Day 1: Lectures on introduction to Bayesian modelling and computation.
Presentation of Problem 1: ranking and benchmarking athletes. Discussion and
implementation of potential Bayesian hierarchical models and computational
solutions. Communication of results.

Day 2: Lectures on foundational Bayesian theory. Presentation of Problem 3:
modelling swimmers’ effective work per stroke. Discussion and implementation
of potential Bayesian high dimensional regression models and computational
solutions. Communication of results. Presentation of Problem 4: modelling
cyclists’ wearable data. Discussion and implementation of potential (marked)
time series models and computational solutions. Communication of results.

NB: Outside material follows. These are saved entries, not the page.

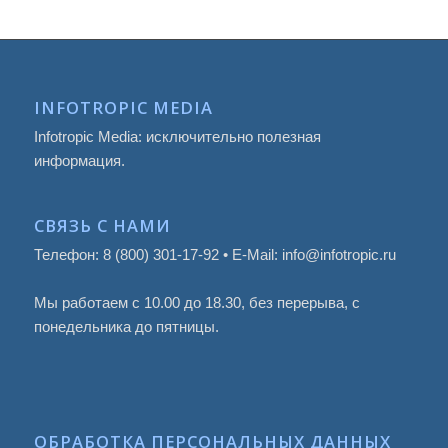
INFOTROPIC MEDIA
Infotropic Media: исключительно полезная
информация.
СВЯЗЬ С НАМИ
Телефон: 8 (800) 301-17-92 • E-Mail: info@infotropic.ru
Мы работаем с 10.00 до 18.30, без перерыва, с
понедельника до пятницы.
ОБРАБОТКА ПЕРСОНАЛЬНЫХ ДАННЫХ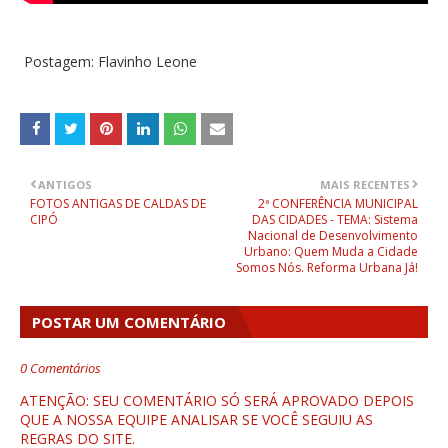
Postagem: Flavinho Leone
ANTIGOS
MAIS RECENTES
FOTOS ANTIGAS DE CALDAS DE
2ª CONFERÊNCIA MUNICIPAL
CIPÓ
DAS CIDADES - TEMA: Sistema
Nacional de Desenvolvimento
Urbano: Quem Muda a Cidade
Somos Nós. Reforma Urbana Já!
POSTAR UM COMENTÁRIO
0 Comentários
ATENÇÃO: SEU COMENTÁRIO SÓ SERÁ APROVADO DEPOIS
QUE A NOSSA EQUIPE ANALISAR SE VOCÊ SEGUIU AS
REGRAS DO SITE.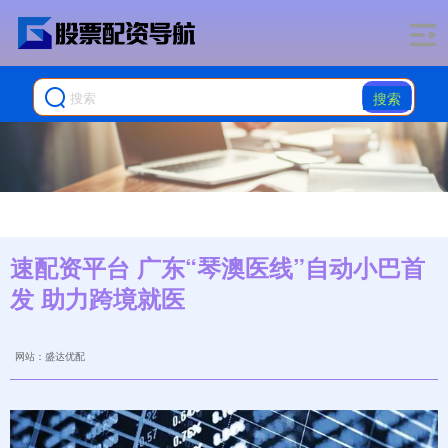
搜索
速配资平台 广东“琴澳医线”自动小巴首
发 助力跨境就医
网站：盛达优配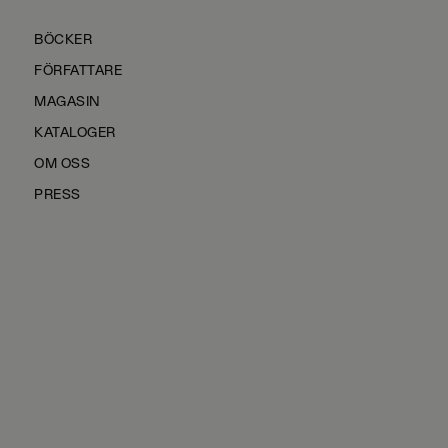
BÖCKER
FÖRFATTARE
MAGASIN
KATALOGER
OM OSS
PRESS
KONTAKTA OSS
HÅLLBARHET
MANUS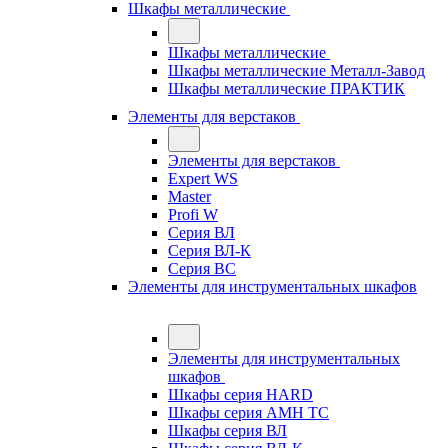
Шкафы металлические
Шкафы металлические
Шкафы металлические Металл-Завод
Шкафы металлические ПРАКТИК
Элементы для верстаков
Элементы для верстаков
Expert WS
Master
Profi W
Серия ВЛ
Серия ВЛ-К
Серия ВС
Элементы для инструментальных шкафов
Элементы для инструментальных
шкафов
Шкафы серия HARD
Шкафы серия АМН ТС
Шкафы серия ВЛ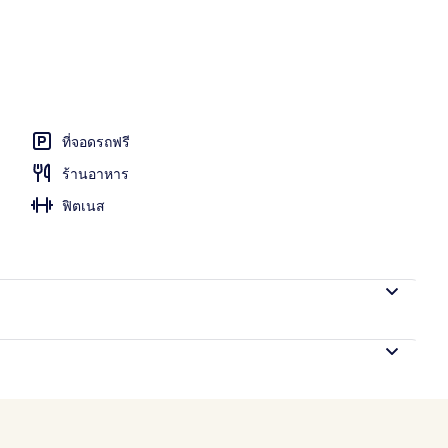
างแจ้ง
ที่จอดรถฟรี
ร้านอาหาร
ฟิตเนส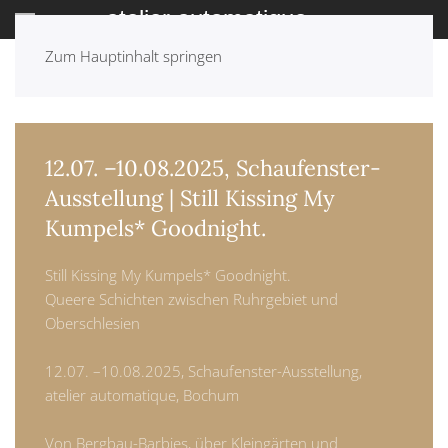
Zum Hauptinhalt springen
ZURÜCK: ARCHIV
12.07. –10.08.2025, Schaufenster-
Ausstellung | Still Kissing My
Kumpels* Goodnight.
Still Kissing My Kumpels* Goodnight.
Queere Schichten zwischen Ruhrgebiet und
Oberschlesien
12.07. –10.08.2025, Schaufenster-Ausstellung,
atelier automatique, Bochum
Von Bergbau-Barbies, über Kleingärten und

Day 3: Lectures on foundational Bayesian computation. Presentation of
Problem 5: optimising athletes’ resilience. Discussion and implementation of
potential Bayesian mixture models to relate performance, fatigue and recovery.
Communication of results.

Day 4: Lectures on foundational Bayesian computation and frontier Bayesian
theory. Presentation of Problem 6: optimal sampling strategies. Discussion
and implementation of potential Bayesian experimental design methods for
acquiring data from athletes. Presentation of Problem 7: using video data
to compare planned and set play in team sports. Discussion and implementation
of potential Bayesian spatio-temporal models. Communication of results.

Day 5: Lectures on frontier Bayesian computation. Finalisation of problems
1-7. Extensions. Concluding remarks

PRACTICAL INFORMATION

The school will replicate the successful format of the previous years, and
will feature lectures and practical sessions (run by a junior researcher),
as well as participants’ talks. It will start on Monday after lunch and end
on Friday before lunch; Wednesday afternoon is free. Accommodation is
available either at the Villa guesthouse or in downtown hotels (info will
appear soon on the website). Como can be easily reached by train from Milan
and its airports. More details are available on the website.